The career of a professional footballer in the first division (the best remunerated) lasts no longer than an average of four to six years in the European championships. What is true for football is equally true for a number of team sports. Very few professional players manage to stay very long at the highest level, particularly because of frequent injury, competition from younger players and these days, from foreign players. As well, European footballers are exposed every season to the risk that their team will be demoted to a lower division, which entails salary reductions. To use the terms of segmentation theorists, the labour market for professional footballers is categorised by an “upper primary” segment offering very high salaries and great careers for a small minority of players (who are in high demand from a number of clubs and thus in a monopoly situation, able to negotiate their salary), and a vast secondary segment in which salaries are much more modest and careers shorter. Another segment is the “superstar” market.
Since the work of Sherwin Rosen (7), economists have studied the “superstar effect”. This effect cannot be explained by the standard theory that stipulates that salaries are paid at their marginal productivity, that is, depending on their contribution to production. In order to understand the “superstar effect”, we must keep in mind that there are discontinuities in the remuneration of employees at the top of the distribution curve, which allows for higher remuneration for just a slight increase in productivity, but also that exceptional talent is highly rewarded by employers because the consumers do not like to see them move on: once Neymar is playing for Paris, what supporter wants to see him leave for Madrid?
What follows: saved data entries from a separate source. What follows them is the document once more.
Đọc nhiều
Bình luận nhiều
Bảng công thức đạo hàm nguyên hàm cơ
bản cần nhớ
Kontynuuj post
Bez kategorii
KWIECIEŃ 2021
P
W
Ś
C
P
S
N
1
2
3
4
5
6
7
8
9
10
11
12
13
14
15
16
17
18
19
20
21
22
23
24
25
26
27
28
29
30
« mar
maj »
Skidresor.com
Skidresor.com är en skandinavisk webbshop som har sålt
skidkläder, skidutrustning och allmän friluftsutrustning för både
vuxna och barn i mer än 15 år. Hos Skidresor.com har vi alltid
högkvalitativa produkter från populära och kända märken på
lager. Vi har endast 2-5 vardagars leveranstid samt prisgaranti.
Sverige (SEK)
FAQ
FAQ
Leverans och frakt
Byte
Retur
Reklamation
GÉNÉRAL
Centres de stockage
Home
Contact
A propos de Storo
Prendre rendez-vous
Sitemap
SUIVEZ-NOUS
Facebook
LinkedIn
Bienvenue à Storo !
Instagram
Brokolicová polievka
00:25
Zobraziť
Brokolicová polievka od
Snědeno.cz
The salaries of the superstars also depend on the size of the market (the rent). The greater it is, the more they are paid: the best footballers earn more than the best rugby players; a footballer in the 1970s earned much less than a footballer earns today. Finally, labour markets with superstars have three characteristics: the wages-for-talent curve is sharply convex, meaning that wages increase exponentially with talent; a large portion of the employees gain less than the average salary, and consequently, the few superstars capture a great share of the rent: “The winner takes all !” The explanation lies in the monopoly power of the superstars.
(1) See Luc Arrondel and Richard Duhautois, L’Argent du Football, Cepremap, 2018
(2) It should be noted that these are accounting simulations that do not take into account possible government measures for lowering costs, particularly wages (such as partial unemployment benefit and negotiations to reduce or defer players’ wages) and the deferral of social contribution payments.
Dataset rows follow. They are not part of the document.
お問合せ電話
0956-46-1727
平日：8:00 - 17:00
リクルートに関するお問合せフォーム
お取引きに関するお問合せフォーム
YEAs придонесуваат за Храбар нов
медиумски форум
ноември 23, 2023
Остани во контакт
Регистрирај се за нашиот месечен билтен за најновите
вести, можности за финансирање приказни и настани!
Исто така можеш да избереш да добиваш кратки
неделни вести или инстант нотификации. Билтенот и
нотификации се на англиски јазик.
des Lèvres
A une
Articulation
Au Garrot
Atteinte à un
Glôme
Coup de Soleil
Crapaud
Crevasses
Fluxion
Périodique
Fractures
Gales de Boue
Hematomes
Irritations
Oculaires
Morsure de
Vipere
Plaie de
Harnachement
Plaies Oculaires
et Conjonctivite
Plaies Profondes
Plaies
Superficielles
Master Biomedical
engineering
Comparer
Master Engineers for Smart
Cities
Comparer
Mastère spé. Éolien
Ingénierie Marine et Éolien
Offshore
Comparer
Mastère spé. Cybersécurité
(3) Trading is the buying and selling of players according to their market value.
(4) Andreff Wladimir, “Équilibre compétitif et contrainte budgétaire dans une ligue de sport professionnel”, Revue économique, vol. vol. 60, no. 3, 2009, pp. 591-633.
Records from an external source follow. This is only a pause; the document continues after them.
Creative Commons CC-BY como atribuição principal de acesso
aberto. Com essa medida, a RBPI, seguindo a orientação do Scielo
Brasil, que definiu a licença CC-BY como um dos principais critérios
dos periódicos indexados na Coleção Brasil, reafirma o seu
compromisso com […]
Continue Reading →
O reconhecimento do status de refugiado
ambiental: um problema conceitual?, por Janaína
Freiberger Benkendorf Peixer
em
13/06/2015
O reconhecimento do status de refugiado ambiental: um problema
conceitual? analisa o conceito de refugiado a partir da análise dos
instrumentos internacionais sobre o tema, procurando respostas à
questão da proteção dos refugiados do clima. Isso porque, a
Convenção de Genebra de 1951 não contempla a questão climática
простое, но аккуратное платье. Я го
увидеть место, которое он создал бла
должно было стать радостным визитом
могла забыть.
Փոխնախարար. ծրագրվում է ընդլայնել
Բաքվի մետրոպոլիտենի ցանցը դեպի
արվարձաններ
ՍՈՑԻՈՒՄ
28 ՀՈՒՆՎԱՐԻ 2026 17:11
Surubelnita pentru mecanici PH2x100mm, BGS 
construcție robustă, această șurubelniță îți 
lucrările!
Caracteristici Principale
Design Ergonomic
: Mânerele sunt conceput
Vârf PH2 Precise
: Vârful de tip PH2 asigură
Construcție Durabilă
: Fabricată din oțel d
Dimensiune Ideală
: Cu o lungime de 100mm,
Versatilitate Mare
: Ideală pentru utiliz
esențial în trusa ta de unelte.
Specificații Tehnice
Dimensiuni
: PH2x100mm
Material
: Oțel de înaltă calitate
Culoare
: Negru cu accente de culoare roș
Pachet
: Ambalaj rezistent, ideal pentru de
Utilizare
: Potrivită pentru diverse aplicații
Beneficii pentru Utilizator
(5) Matchday income is what spectators spend at football matches, including ticket sales.
(6) Simon Kuper and Stefan Szymanski, Soccernomics: Why England Loses, Why Germany and Brazil Win, and Why the U.S., Japan, Australia, Turkey - and Even Iraq - Are Destined to Become the Kings of the World’s Most Popular Sport, New York: Nation Books, 2009
(7) Sherwin Rosen, “The Economics of Superstars”, American Economic Review, 71 (5), 1981, pp. 845-858.